The compressive strength of concrete is a function of components and age, so your team is testing different combinations of ingredients at different time intervals.

The project leader asked you to find a simple way to estimate strength so that students can predict how a particular sample is expected to perform.

💾 The data

The team has already tested more than a thousand samples (source):

Compressive strength data:

“cement” - Portland cement in kg/m3
“slag” - Blast furnace slag in kg/m3
“fly_ash” - Fly ash in kg/m3
“water” - Water in liters/m3
“superplasticizer” - Superplasticizer additive in kg/m3
“coarse_aggregate” - Coarse aggregate (gravel) in kg/m3
“fine_aggregate” - Fine aggregate (sand) in kg/m3
“age” - Age of the sample in days
“strength” - Concrete compressive strength in megapascals (MPa)

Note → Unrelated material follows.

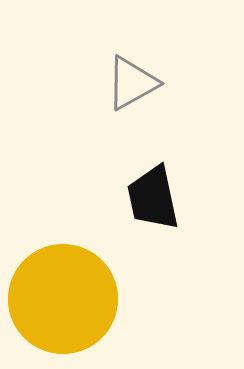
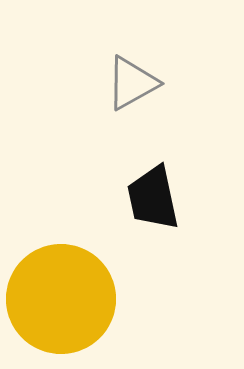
yellow circle: moved 2 px left
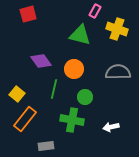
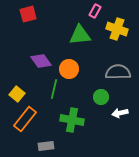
green triangle: rotated 20 degrees counterclockwise
orange circle: moved 5 px left
green circle: moved 16 px right
white arrow: moved 9 px right, 14 px up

Acknowledgments: I-Cheng Yeh, “Modeling of strength of high-performance concrete using artificial neural networks,” Cement and Concrete Research, Vol. 28, No. 12, pp. 1797-1808 (1998).

💪 Challenge

Provide your project leader with a formula that estimates the compressive strength. Include:

The average strength of the concrete samples at 1, 7, 14, and 28 days of age.
The coefficients \(\beta_{0}, \beta_{1} ... \beta_{8}\), to use in the following formula:

\(Concrete \ Strength = \beta_{0} \ + \ \beta_{1}*cement \ + \ \beta_{2}*slag \ + \ \beta_{3}*fly \ ash \ + \ \beta_{4}*water \ +\) \(\beta_{5}*superplasticizer \ + \ \beta_{6}*coarse \ aggregate \ + \ \beta_{7}*fine \ aggregate \ + \ \beta_{8}*age\)

Starting Note

The bambi package is needed here to help build a Bayesian regression model that will give an informative, probabilistic estimate of compressive strength. !pip install bambi was used to acquire it, PyMC, and other Bayesian workflow packages for model building and exploration.

Step 0 - Imports

import re                       # Regular expressions
import arviz as az              # Bayesian plotting
import bambi as bmb             # Bayesian model building
import numpy as np              # numeric python
import pandas as pd             # dataframes
import seaborn as sns           # plots
import scipy.stats as st        # statistical functions
import matplotlib.pyplot as plt # Plotting 

# Set seed for reproducibility
np.random.seed(34)

Step 1 - Exploratory Data Analysis

First we check for missing values, examine the datatypes of the dataframe, and examine the distribution of the target variable - strength.

# Read in the data
df = pd.read_csv('concrete_data.csv')

# Any missing values?
display(df.isna().any())

# What are the data types?
display(df.dtypes)

# Plot the strength variable
sns.displot(df['strength'])

cement              False
slag                False
fly_ash             False
water               False
superplasticizer    False
coarse_aggregate    False
fine_aggregate      False
age                 False
strength            False
dtype: bool



cement              float64
slag                float64
fly_ash             float64
water               float64
superplasticizer    float64
coarse_aggregate    float64
fine_aggregate      float64
age                   int64
strength            float64
dtype: object





<seaborn.axisgrid.FacetGrid at 0x13c345c30>

png

There are no missing values, which is really helpful. Moreover, the data is all numeric, and the strength variable looks approximately normally distributed. We can more or less proceed straight to building our Bayesian model!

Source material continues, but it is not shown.